I have to beat around the bush some, so bear with me. We're using a popular framework for our database layer. We went to do things to this database that theoretically the database is capable of, but the framework doesn't support. Sad face. All the web searches, and associated AI formulated answers confirm, it's not possible do said thing in said framework.

Except it is. The Framework is open source. You can just read the source code. Turns out you can ask for the handle to the underlying interop pointer, and it'll just give it to you. You don't even have to do weird fucky things like dig around in private data space. It's a public API call to just get the interop pointer. The driver it's calling is open source too, and you can just call the function you want on the interop pointer it gives you, and it just works. It's fine. If it's confusing, the test cases for the driver in it's github even shows you exactly how to do it, multiple ways. Reading unit tests are awesome for stuff like that. This is the furthest thing from impossible. It's practically spelled out for you with examples if you just read the fucking code.

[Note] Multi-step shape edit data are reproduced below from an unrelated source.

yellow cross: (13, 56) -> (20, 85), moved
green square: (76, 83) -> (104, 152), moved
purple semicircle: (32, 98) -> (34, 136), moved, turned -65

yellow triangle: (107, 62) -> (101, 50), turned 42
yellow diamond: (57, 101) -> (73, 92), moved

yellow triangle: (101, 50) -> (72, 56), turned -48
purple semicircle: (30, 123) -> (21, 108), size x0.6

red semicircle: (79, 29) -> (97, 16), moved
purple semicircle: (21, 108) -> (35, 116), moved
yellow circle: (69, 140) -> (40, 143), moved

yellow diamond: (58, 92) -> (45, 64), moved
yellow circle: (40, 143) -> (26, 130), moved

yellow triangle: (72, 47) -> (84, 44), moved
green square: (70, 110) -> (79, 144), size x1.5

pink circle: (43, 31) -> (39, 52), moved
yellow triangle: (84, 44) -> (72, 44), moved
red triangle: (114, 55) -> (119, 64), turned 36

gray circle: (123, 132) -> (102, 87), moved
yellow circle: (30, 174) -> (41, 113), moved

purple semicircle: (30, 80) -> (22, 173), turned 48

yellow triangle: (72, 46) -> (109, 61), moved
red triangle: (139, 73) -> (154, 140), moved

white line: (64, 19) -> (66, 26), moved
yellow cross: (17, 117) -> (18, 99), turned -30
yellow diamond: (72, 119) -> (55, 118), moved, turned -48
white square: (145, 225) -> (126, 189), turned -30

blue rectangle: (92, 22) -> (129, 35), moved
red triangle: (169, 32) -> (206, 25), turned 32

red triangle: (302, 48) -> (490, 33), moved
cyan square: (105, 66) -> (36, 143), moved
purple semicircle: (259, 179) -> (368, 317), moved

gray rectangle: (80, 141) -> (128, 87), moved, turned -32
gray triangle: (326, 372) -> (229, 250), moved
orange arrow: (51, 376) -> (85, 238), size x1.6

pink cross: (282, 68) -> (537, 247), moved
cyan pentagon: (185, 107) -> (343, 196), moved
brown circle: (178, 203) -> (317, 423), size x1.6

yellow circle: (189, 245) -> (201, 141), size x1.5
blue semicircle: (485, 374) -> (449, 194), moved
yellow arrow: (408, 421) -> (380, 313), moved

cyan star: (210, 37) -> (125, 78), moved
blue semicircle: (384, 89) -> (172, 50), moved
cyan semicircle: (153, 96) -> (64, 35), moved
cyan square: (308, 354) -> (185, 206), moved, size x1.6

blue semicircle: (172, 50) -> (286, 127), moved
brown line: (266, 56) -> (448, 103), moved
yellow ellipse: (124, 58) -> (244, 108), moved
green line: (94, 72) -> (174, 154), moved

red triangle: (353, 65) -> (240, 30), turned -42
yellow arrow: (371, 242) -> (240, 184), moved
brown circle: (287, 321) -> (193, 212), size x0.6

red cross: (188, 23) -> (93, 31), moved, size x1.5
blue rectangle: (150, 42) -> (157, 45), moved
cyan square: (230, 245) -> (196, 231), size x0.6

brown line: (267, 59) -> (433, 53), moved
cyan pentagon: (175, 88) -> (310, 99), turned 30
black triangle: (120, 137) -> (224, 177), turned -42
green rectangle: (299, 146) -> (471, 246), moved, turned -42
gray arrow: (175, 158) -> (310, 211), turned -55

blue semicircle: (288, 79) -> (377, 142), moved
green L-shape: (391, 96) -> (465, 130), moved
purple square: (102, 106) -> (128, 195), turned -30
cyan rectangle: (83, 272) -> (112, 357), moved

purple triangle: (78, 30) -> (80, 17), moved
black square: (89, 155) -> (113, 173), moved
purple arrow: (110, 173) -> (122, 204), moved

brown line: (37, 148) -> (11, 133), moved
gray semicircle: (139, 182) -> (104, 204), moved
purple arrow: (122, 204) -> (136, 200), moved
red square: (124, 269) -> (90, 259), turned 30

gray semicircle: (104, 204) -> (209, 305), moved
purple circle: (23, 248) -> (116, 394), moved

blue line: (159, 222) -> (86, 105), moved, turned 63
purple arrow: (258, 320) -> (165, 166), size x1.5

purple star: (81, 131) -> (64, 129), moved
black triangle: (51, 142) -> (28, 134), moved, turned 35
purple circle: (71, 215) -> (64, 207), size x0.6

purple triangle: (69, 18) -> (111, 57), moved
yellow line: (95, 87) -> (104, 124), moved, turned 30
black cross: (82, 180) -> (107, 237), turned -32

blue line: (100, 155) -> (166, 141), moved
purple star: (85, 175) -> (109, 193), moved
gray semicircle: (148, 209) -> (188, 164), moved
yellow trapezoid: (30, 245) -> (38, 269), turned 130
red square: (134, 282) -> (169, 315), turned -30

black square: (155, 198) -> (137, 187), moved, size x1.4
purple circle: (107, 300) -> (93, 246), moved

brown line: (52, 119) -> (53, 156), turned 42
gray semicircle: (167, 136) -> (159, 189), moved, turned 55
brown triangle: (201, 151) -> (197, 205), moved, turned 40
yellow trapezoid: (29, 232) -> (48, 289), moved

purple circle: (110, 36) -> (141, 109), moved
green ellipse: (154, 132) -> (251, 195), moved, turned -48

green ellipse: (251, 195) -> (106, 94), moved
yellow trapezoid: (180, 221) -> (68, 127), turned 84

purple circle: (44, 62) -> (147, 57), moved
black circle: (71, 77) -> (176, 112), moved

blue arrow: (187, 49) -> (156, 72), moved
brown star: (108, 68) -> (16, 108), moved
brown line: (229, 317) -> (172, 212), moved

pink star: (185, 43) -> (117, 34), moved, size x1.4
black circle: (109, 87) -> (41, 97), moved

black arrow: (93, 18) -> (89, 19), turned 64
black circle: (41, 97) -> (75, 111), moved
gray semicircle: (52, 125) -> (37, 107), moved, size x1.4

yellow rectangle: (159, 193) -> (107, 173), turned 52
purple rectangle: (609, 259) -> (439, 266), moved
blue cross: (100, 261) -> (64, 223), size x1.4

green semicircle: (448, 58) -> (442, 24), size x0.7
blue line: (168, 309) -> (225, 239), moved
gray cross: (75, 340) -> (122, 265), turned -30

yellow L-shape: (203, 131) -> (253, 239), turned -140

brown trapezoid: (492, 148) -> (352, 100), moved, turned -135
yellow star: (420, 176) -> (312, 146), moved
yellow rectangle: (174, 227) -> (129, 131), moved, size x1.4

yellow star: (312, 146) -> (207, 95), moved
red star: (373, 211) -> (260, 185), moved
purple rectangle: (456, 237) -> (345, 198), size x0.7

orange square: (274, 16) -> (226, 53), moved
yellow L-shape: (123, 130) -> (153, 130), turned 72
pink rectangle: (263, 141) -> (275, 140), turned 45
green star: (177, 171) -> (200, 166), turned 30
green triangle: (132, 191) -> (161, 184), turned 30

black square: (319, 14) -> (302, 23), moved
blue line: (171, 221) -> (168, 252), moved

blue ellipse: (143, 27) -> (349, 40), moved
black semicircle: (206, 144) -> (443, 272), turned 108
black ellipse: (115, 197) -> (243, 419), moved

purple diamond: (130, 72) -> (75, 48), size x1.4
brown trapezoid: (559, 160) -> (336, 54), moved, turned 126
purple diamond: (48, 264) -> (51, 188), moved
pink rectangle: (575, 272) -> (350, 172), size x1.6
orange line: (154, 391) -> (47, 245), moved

So, why does AI all think it's impossible? Because as of 3 years ago, this functionality wasn't exposed by the driver. So all the stack exchange questions about this correctly stated that as of 3+ years ago, this was impossible. LLMs got trained on stack exchange (supposedly), and now stack exchange is a dead site. The LLMs (supposedly) killed off the source of knowledge they were being trained on, and now they can't learn that a few years later this task is not just possible, but trivially easy in like, 6 lines of code. Totally within the remit of the typical "how do I do thing" programming question.

why does AI all think it's impossible?

My immediate answer would be because AI does not think. It just rearranges known data. And known data says these things are not done, just as you noted. Moreover, somewhere in the RLHF phase they probably beat the tendency to seek unapproved shortcuts out from it, otherwise it'd advice you to rob a bank when asked how to get money easily. So it'd be trained to pretend things that are not allowed do not exist. So I am not surprised - and I have been in this situation many times, btw.

One of the reasons why I am not worried yet about being replaced by LLMs. Sure, they can generate code now. But generating code is the boringest part of the work. Figuring out which code to generate is the trick. Once you figure out what needs to be done - I am just fine letting the LLM to arrange the bits properly.